I don't have a very bohemian family — we tend to have jobs in IT or accounting. I grew up in the 'burbs, and most of my close relatives still live there. According to those who sanction sanctioned culture, there shouldn't be a single thing I own that can't be found in a shopping mall, bar maybe some tchotchkes picked up during an overseas holiday.
Resistance culture is supposed to require resistance. It's not supposed to be this easy to find and do. And certainly before the web took off, it wasn't.
The web's going to be twenty years old in 2015, so again, maybe this shouldn't be this big a deal still. But consider:
- Marc's in the UK, and I could watch his video. I cannot watch all videos uploaded in the UK by sanctioned-culture entities like the BBC. If they deem it for international consumption, I can view it, but not if it's domestic-only. In practice this means I can watch a lot of news clips, but next to no drama or comedy. See that? A one-man production has less publicity, but greater reach than content that took dozens of cast and crew members to produce. We all know by now that when a resistance-culture video goes viral it gets more publicity than the sanctioned content.

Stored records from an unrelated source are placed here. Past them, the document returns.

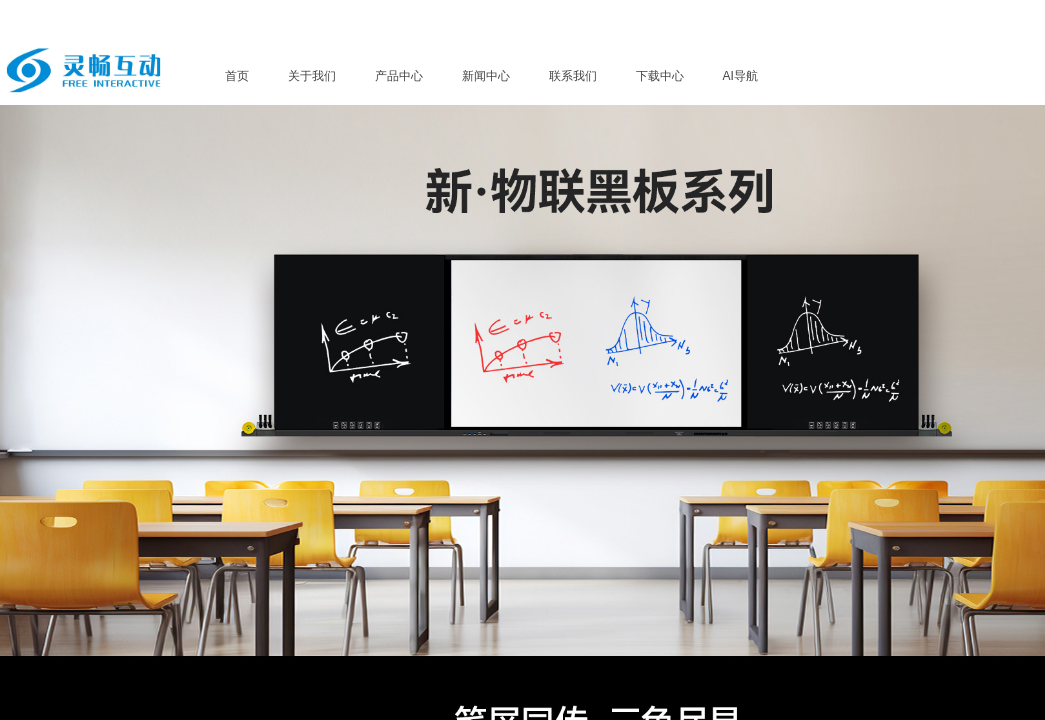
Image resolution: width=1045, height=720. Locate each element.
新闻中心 (486, 76)
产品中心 (399, 76)
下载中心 (660, 76)
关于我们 (312, 76)
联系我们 (573, 76)
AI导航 (740, 76)
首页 (237, 76)
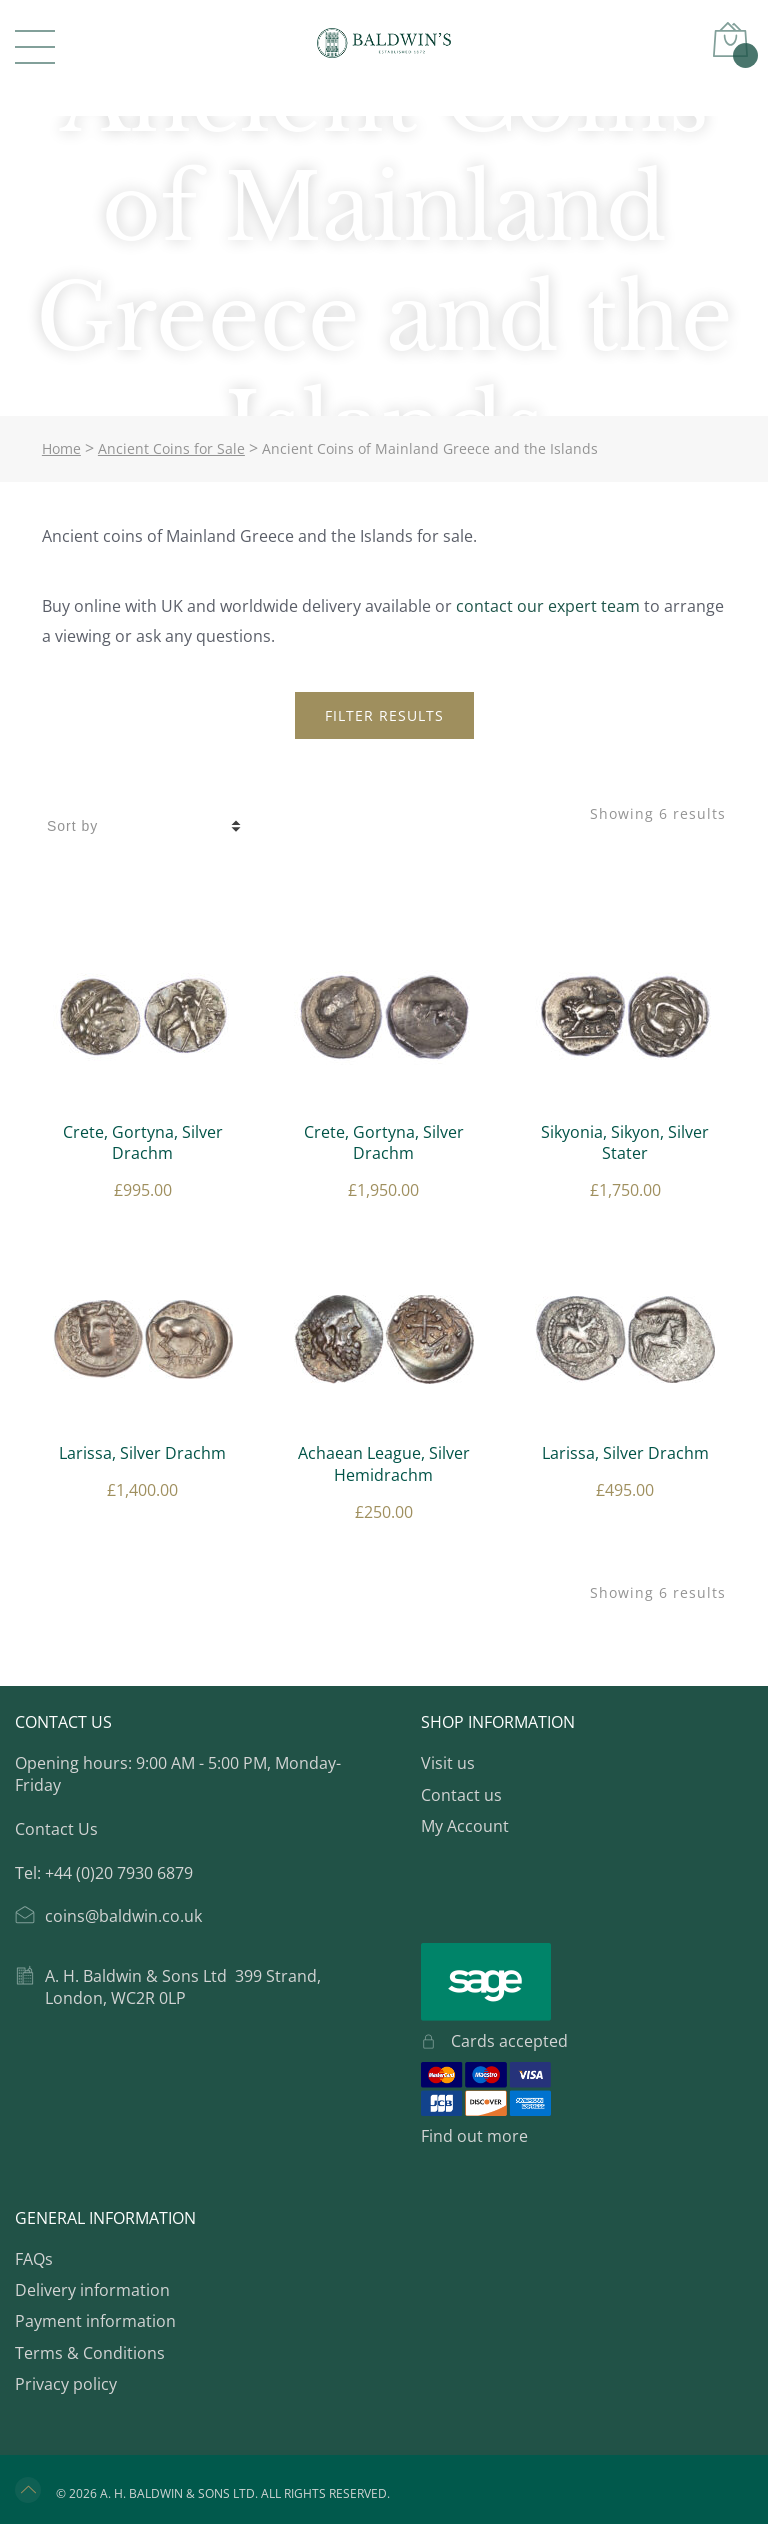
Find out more (474, 2136)
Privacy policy (66, 2384)
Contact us (461, 1795)
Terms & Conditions (90, 2353)
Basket (743, 53)
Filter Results (384, 715)
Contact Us (56, 1829)
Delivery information (92, 2290)
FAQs (34, 2259)
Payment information (95, 2321)
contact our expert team (548, 606)
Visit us (448, 1763)
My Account (465, 1826)
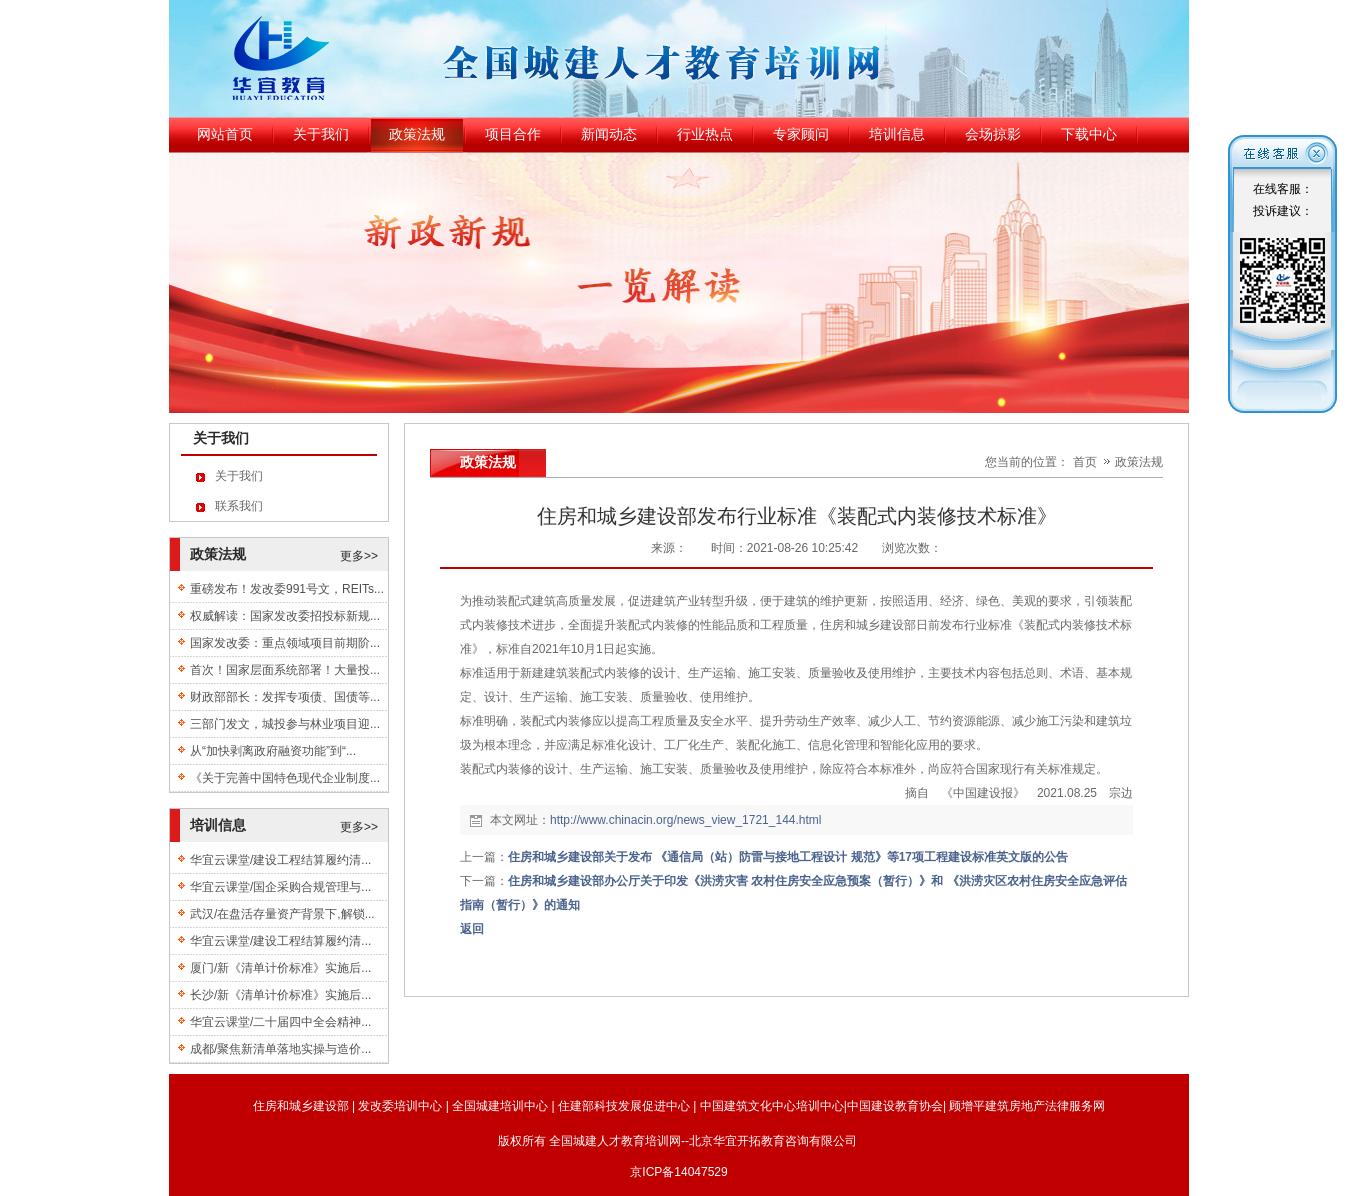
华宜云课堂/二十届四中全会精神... (280, 1022)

Now, don't get me wrong, there's still a lot of sanctioned culture I quite like. I just finished re-watching my DVD of The Avengers before starting to write this post. But it just seems, year over year, there's less and less to entice me back anymore, and even the stuff that was enticing is getting harder and harder to find. I'd love to see that film Hysteria that Maggie Gyllenhaal starred in, but it only played at two cinemas in my city (and Toronto loves movies — there's a reason they have a film festival here). That's a sanctioned-culture film that got great reviews, but good luck getting to experience it.
There's so many more examples to discuss, but this is an overly long post already. Long story short: resistance culture is blooming in landscapes those heavily involved in sanctioned culture never thought it could even sprout in. Traditionally that means an upset is coming. This time... I think this time is going to play out differently. But maybe more on that in a future post.
Postscript: if you are into any facet of resistance culture and have not yet read Lipstick Traces, you really, really should. The historical dot-connecting makes it a very provocative read.